* INPUT MATERIAL
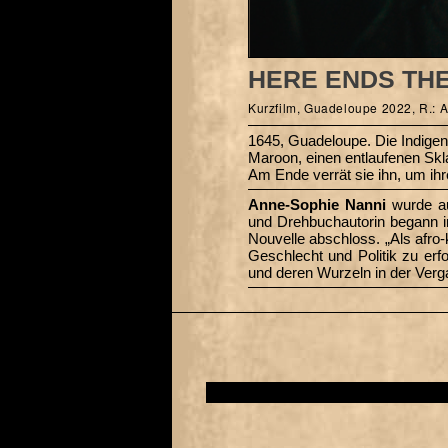
HERE ENDS TH
Kurzfilm, Guadeloupe 2022, R.: A
1645, Guadeloupe. Die Indigene 
Maroon, einen entlaufenen Skl
Am Ende verrät sie ihn, um ihr
Anne-Sophie Nanni
wurde auf
und Drehbuchautorin begann im
Nouvelle ­abschloss. „Als afr
Geschlecht und Politik zu er
und deren Wurzeln in der Verg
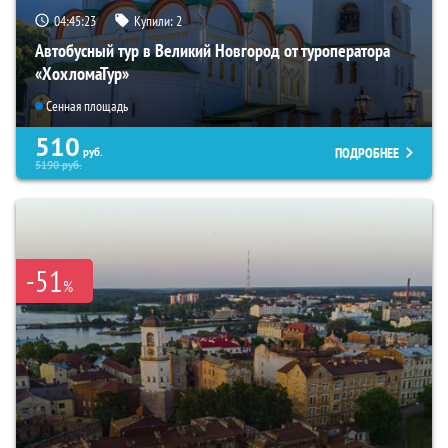
04:45:22
Купили:
2
Автобусный тур в Великий Новгород от туроператора
«ХохломаТур»
Сенная площадь
510
ПОДРОБНЕЕ
руб.
5190
руб.
-51
%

* AIM OF THE TASK
The entries above are to be repeated exactly, except for any pictures.

* TASK RESULT
HERE ENDS TH
Kurzfilm, Guadeloupe 2022, R.: A
1645, Guadeloupe. Die Indigene 
Maroon, einen entlaufenen Skl
Am Ende verrät sie ihn, um ihr
Anne-Sophie Nanni
wurde auf
und Drehbuchautorin begann im
Nouvelle ­abschloss. „Als afr
Geschlecht und Politik zu er
und deren Wurzeln in der Verg
04:45:22
Купили:
2
Автобусный тур в Великий Новгород от туроператора
«ХохломаТур»
Сенная площадь
510
ПОДРОБНЕЕ
руб.
5190
руб.
-51
%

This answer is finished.